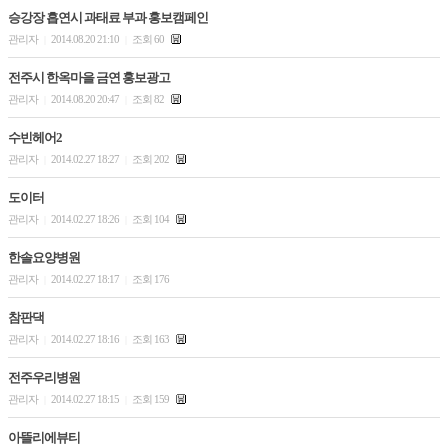
승강장 흡연시 과태료 부과 홍보캠페인
관리자
2014.08.20 21:10
조회 60
|
|
전주시 한옥마을 금연 홍보광고
관리자
2014.08.20 20:47
조회 82
|
|
수빈헤어2
관리자
2014.02.27 18:27
조회 202
|
|
도이터
관리자
2014.02.27 18:26
조회 104
|
|
한솔요양병원
관리자
2014.02.27 18:17
조회 176
|
|
참판댁
관리자
2014.02.27 18:16
조회 163
|
|
전주우리병원
관리자
2014.02.27 18:15
조회 159
|
|
아뜰리에뷰티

● **DESCRIPTION OF THE TASK**:
Each line above should be returned exactly as written, apart from any pictures.

● **SOLUTION FOR THIS TASK**:
승강장 흡연시 과태료 부과 홍보캠페인
관리자
2014.08.20 21:10
조회 60
|
|
전주시 한옥마을 금연 홍보광고
관리자
2014.08.20 20:47
조회 82
|
|
수빈헤어2
관리자
2014.02.27 18:27
조회 202
|
|
도이터
관리자
2014.02.27 18:26
조회 104
|
|
한솔요양병원
관리자
2014.02.27 18:17
조회 176
|
|
참판댁
관리자
2014.02.27 18:16
조회 163
|
|
전주우리병원
관리자
2014.02.27 18:15
조회 159
|
|
아뜰리에뷰티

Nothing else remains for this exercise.